# Exercise Sheet \#6 - SQLite

In this sheet, we will use the [SQLite sample database](http://www.sqlitetutorial.net/wp-content/uploads/2018/03/chinook.zip) to explore (and learn!) the SQL language.

First, make sure (1) you installed [SQLite](https://www.sqlite.org/download.html) on your computer, and (2) you downloaded (and unzipped in your working directory) the Sample database using the link given above.
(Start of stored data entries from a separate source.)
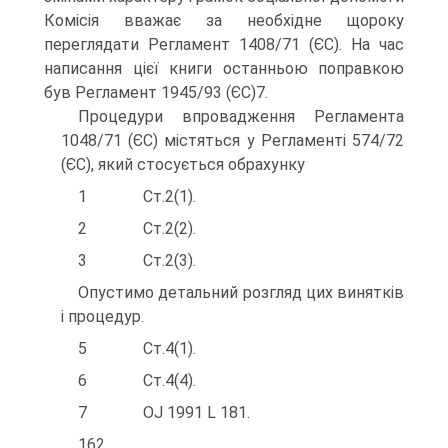
Комісія вважає за необхідне щороку
переглядати Регламент 1408/71 (ЄС). На час
написання цієї книги останньою поправкою
був Регламент 1945/93 (ЄС)7.
Процедури впровадження Регламента
1048/71 (ЄС) містяться у Регламенті 574/72
(ЄС), який стосується обрахунку
1 Ст.2(1).
2 Ст.2(2).
3 Ст.2(3).
Опустимо детальний розгляд цих винятків
і процедур.
5 Ст.4(1).
6 Ст.4(4).
7 OJ 1991 L 181.
162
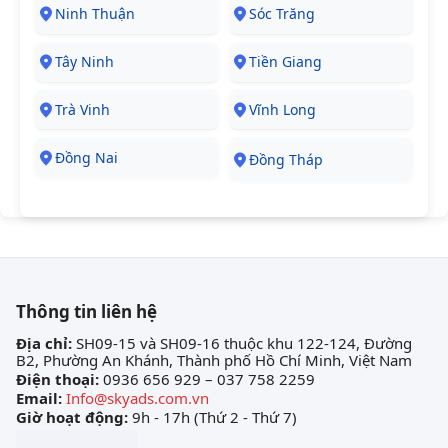
Ninh Thuận
Sóc Trăng
Tây Ninh
Tiền Giang
Trà Vinh
Vĩnh Long
Đồng Nai
Đồng Tháp
Thông tin liên hệ
Địa chỉ:
SH09-15 và SH09-16 thuộc khu 122-124, Đường
B2, Phường An Khánh, Thành phố Hồ Chí Minh, Việt Nam
Điện thoại:
0936 656 929 – 037 758 2259
Email:
Info@skyads.com.vn
Giờ hoạt động:
9h - 17h (Thứ 2 - Thứ 7)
Recall the Data Model of that database is available [here](http://www.sqlitetutorial.net/wp-content/uploads/2015/11/sqlite-sample-database-color.jpg).

For each question below, write the corresponding query and **run it on the sample data base** using either the sqlite3 interpreter or sqlitestudio or an equivalent tool.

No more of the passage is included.